R. Brent Wisner, an attorney for the plaintiffs, thanked the jurors for finding “that the science shows there are serious health hazards associated with Roundup and that Monsanto did nothing to warn people about the risk.”
Elizabeth Burch, a law professor at the University of Georgia, said the third trial loss was significant “given the learning curve” that might have been expected of the company after the earlier defeats. “Whatever the plaintiffs’ lawyers are doing, they have a pretty good formula,” she said.
The jury in the third case found Bayer liable for the non-Hodgkin lymphoma diagnoses of Alva and Alberta Pilliod, a married couple in their 70s who used Roundup on their San Francisco Bay Area property for 35 years.

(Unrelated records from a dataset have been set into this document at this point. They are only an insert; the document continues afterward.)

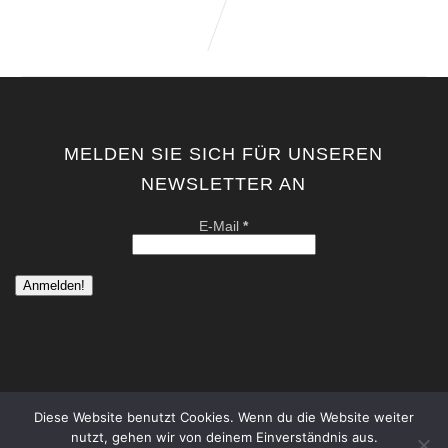
MELDEN SIE SICH FÜR UNSEREN
NEWSLETTER AN
E-Mail
*
Diese Website benutzt Cookies. Wenn du die Website weiter
nutzt, gehen wir von deinem Einverständnis aus.
copyright by kati von schwerin | contemporary artist berlin . all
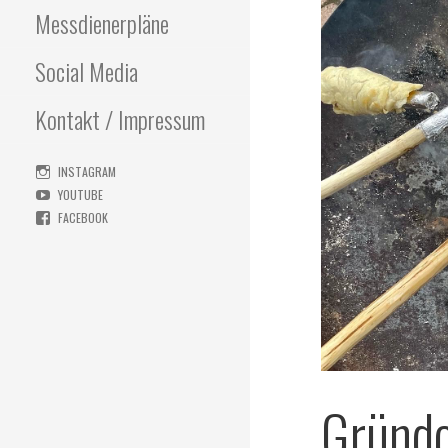
Messdienerpläne
Social Media
Kontakt / Impressum
INSTAGRAM
YOUTUBE
FACEBOOK
Gründ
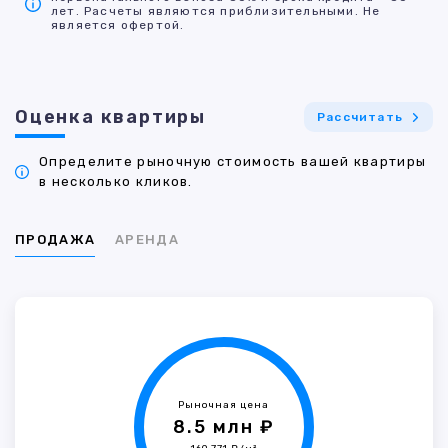
лет. Расчеты являются приблизительными. Не
является офертой.
Оценка квартиры
Рассчитать
Определите рыночную стоимость вашей квартиры
в несколько кликов.
ПРОДАЖА
АРЕНДА
Рыночная цена
8.5 млн ₽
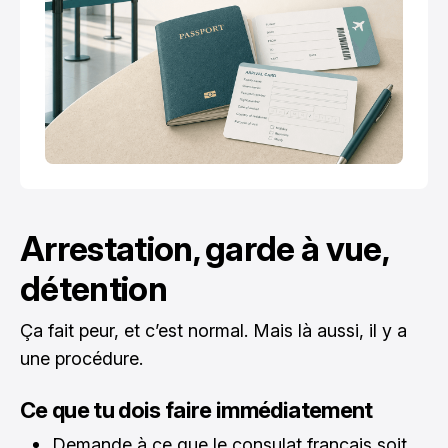
Arrestation, garde à vue,
détention
Ça fait peur, et c’est normal. Mais là aussi, il y a
une procédure.
Ce que tu dois faire immédiatement
Demande à ce que le consulat français soit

The two were diagnosed four years apart, in 2011 and 2015; both are in remission.
The money awarded includes $2 billion in punitive damages and $55 million in compensatory damages to the couple. An attorney for the plaintiffs suggested to the jury that they award $1 billion in punitive damages to send a message to the company. Large damages awards are often reduced on appeal; the judge overseeing the first Roundup trial cut punitive damages in the case by more than $210 million. Bayer called the punitive awards “excessive and unjustifiable.”
The trial unfolded much like the earlier two, with sparring over scientific studies, the credibility of expert witnesses and the relative importance of a 2015 designation by a World Health Organization branch that glyphosate, the primary ingredient in Roundup, is likely carcinogenic to humans.
Attorneys for the plaintiffs walked jurors through scientific studies of rodents, cells and human populations that they say show glyphosate and Roundup are carcinogenic. Bayer lawyers countered that hundreds of studies have shown it to be safe, and pointed to regulators like the U.S. Environmental Protection Agency that have approved the product. The EPA in late April reaffirmed its long-held conclusion that glyphosate, the world’s most widely used herbicide, is safe when used as directed and doesn’t cause cancer.
The health histories of Mr. and Mrs. Pilliod also figured prominently in Bayer’s case. Lawyers for the company pointed to prior cancer diagnoses, family histories of cancer and autoimmune diseases that they said elevated the couple’s risk for non-Hodgkin lymphoma — not their weedkiller use.
Bayer reiterated Monday that it believes scientific studies and the EPA’s conclusions back up Roundup’s safety, and said the jury was presented with “cherry-picked findings from a tiny fraction of the volume of studies available.”
The case was the first to go to trial of hundreds of lawsuits consolidated in California state court. A judge put the Pilliods’ case on an accelerated timeline because of their age.
Hundreds of other cases are part of multidistrict litigation in federal court in San Francisco. The judge overseeing those cases recently called off two scheduled trials and ordered the parties to try resolving the claims in mediation.
Bayer and its shareholders are now setting their hopes on the first appeal in the case of former school groundskeeper Dewayne Johnson, expected to be argued before a California state appellate court before the end of the year.
Costco Wholesale Corp. pulled Roundup from its shelves, but sales overall don’t seem to have suffered much from the litigation. Scotts Miracle-Gro Co., which markets Roundup to home-and-garden retailers in the U.S., said its Roundup sales increased 20% in the first three months of the year from the same period last year.
–Jacob Bunge contributed to this article.